I'm afraid to name this thing out loud because I'm worried that insufficiently informed people will combine it with AMP in a really stupid way and die/get fucked up... but if you can figure out what I'm talking about, I bet you know how bad it would be to fool around with this combination without being extremely cautious and well-informed about how to do it.

You know that one enzyme that turns dopamine into DOPAC and hydrogen peroxide and ammonia? And you know how DOPAC can react with hydrogen peroxide to form some pretty toxic things? And you know how that enzyme can get inhibited?

What about that one nootropic/antidepressant/antiparkinsonian that people use, which inhibits that enzyme, that some of the studies (which I won't directly post because they name it, but trust me, they're easy to find with minimal effort) say directly protects against dopaminergic AMP-related neurotoxicity in primates and other mammals?

I mean, there are people out there who combine this stuff with AMP. A few of them even do so judiciously, reaching a steady state of enzyme inhibition first and then beginning with a very low dose of AMP titrating it up to desired strength of effect. (In case you're wondering... no, I don't use this combination, because I don't use AMP. It works great for my ADHD, but so does MPH. And unlike AMP, MPH doesn't give me an unpleasant multi-day withdrawal. MPH just causes a mildly euphoric 2-3 hour rebound effect upon wearing off.)

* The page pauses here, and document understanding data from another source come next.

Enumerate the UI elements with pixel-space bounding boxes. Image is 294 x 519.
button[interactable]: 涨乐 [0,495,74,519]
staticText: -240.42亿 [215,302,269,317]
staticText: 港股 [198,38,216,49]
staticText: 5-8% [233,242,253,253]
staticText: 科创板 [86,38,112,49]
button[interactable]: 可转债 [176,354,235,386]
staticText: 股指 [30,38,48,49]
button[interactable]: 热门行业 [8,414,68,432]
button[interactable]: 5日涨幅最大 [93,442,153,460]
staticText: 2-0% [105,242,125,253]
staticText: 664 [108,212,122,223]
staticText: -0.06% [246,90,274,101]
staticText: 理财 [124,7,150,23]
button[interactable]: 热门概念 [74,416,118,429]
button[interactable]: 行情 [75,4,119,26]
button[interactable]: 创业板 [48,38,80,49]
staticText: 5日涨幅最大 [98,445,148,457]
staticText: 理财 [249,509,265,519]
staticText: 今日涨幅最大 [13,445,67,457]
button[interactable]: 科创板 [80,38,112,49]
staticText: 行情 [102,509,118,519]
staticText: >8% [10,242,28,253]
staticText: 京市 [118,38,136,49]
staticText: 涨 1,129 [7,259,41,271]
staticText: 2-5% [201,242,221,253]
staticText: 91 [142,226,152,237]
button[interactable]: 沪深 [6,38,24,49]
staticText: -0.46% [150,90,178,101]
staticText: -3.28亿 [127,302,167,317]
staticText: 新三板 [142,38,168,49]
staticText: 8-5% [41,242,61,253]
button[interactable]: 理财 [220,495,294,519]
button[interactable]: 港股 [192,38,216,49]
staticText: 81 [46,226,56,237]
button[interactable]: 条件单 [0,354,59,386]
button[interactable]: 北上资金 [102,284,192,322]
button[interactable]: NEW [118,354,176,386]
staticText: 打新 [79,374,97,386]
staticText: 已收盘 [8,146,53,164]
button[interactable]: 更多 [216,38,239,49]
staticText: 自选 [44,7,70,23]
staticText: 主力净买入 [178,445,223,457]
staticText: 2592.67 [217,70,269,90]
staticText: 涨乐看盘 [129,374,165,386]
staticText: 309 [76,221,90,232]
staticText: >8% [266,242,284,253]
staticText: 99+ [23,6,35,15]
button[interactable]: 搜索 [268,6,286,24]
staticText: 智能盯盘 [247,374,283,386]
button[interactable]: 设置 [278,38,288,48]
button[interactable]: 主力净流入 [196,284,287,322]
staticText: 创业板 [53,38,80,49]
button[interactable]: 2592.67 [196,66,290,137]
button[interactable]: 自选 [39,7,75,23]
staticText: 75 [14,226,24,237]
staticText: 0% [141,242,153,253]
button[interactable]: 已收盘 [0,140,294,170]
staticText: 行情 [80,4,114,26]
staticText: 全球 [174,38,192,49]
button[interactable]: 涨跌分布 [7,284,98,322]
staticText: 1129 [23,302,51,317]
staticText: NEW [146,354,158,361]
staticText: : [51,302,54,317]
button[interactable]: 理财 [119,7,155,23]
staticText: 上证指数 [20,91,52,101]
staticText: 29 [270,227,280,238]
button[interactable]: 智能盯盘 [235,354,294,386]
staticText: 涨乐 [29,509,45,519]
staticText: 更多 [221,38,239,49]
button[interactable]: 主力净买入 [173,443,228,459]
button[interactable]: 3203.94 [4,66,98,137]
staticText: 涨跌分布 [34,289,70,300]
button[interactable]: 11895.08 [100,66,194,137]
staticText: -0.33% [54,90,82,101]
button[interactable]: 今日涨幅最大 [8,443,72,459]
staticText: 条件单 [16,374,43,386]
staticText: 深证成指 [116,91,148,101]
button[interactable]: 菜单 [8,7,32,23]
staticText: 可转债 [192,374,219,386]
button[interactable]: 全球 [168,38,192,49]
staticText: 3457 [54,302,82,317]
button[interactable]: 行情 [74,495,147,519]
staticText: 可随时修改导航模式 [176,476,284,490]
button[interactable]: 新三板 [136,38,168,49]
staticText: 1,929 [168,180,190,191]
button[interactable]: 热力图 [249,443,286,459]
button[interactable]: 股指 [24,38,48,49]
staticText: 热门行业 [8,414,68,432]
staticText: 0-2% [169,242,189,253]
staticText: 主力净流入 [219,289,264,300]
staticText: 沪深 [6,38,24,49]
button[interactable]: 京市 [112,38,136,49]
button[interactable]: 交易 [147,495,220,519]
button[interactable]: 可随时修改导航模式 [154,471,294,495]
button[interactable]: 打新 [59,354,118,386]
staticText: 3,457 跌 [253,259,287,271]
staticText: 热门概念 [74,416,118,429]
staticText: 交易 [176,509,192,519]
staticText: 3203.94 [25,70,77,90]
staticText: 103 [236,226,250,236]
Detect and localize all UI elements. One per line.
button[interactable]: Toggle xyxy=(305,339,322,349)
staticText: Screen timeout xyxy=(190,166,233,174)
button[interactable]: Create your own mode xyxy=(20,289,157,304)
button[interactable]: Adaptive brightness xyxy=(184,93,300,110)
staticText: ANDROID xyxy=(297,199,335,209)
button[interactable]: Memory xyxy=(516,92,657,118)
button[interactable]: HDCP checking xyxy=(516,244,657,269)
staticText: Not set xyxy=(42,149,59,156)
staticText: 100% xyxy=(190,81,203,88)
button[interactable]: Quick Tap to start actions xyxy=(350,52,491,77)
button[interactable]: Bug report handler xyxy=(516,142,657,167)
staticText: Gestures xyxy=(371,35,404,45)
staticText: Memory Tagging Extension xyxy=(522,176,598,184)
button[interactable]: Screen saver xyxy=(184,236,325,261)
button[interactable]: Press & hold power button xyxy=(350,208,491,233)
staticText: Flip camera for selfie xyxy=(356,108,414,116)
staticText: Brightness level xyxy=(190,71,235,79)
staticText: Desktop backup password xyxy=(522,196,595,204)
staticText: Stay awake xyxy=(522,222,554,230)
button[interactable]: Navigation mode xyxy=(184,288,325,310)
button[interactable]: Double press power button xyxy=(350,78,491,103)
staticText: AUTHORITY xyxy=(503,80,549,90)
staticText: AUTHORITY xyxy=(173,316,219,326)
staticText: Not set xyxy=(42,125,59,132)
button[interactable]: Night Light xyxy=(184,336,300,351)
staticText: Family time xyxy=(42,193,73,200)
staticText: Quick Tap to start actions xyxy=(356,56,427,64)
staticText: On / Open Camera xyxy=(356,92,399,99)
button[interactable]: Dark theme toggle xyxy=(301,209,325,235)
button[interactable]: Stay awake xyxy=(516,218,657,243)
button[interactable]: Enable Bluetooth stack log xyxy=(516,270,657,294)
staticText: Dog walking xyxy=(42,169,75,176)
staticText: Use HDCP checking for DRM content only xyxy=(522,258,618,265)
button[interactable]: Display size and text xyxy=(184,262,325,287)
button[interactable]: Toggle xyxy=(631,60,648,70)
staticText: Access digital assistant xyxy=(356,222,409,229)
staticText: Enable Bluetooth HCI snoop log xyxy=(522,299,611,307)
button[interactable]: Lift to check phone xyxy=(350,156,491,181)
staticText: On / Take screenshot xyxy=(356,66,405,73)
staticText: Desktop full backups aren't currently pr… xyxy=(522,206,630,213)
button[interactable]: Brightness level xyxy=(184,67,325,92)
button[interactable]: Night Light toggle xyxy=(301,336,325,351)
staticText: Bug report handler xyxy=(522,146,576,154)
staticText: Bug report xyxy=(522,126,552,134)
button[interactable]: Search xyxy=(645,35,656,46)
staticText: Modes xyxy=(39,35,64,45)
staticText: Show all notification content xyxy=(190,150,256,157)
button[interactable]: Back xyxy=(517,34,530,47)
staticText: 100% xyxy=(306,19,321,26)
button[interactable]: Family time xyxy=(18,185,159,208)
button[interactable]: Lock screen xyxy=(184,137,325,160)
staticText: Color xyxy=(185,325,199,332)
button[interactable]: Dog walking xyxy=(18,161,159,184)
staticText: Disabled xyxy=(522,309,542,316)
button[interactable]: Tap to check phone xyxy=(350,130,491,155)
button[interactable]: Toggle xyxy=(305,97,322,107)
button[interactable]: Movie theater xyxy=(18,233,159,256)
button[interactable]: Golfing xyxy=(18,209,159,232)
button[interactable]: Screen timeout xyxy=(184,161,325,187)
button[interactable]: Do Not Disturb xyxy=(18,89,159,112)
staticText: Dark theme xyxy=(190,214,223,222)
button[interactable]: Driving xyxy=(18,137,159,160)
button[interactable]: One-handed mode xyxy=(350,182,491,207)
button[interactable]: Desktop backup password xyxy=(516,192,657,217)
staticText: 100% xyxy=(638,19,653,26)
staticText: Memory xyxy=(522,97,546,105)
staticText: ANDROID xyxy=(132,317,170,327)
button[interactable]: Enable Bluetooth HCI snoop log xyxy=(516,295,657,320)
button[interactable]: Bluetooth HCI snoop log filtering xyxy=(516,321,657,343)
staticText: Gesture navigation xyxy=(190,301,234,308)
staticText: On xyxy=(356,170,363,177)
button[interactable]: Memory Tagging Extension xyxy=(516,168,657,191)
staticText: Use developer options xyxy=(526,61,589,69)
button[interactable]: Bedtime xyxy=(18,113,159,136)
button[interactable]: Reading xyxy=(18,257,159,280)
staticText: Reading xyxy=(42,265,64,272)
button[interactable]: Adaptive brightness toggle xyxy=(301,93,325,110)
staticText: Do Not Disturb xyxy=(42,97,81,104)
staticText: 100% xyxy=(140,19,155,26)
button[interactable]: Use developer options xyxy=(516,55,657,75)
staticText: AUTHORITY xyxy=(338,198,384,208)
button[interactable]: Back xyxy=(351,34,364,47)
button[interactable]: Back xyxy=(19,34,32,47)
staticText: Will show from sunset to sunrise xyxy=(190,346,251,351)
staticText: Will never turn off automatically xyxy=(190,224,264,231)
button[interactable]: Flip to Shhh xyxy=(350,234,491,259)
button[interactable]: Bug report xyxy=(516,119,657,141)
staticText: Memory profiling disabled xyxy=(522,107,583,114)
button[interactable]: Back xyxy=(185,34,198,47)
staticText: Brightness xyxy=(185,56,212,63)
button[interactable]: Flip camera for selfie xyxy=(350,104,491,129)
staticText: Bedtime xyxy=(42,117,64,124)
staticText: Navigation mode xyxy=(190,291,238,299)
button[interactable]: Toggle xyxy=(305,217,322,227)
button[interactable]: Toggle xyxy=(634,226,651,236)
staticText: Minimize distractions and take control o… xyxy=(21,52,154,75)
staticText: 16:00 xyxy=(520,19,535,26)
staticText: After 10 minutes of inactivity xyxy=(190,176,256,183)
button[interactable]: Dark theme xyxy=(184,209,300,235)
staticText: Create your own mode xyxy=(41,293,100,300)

The studies say this combination works well... but people tend to feel very negatively about it. They sometimes even subject those studies to much harsher criticism than the studies THEY cite, presumably because the idea of using this combination is quite uncomfortable.

That's totally understandable -- I feel nervous about this combination, for obvious reasons. But if we're going to be objective here, and make only those claims which are empirically supported, preferably by studies in primates, what would you say about that combination?

Edited by jadamgo, 31 March 2011 - 04:31 AM.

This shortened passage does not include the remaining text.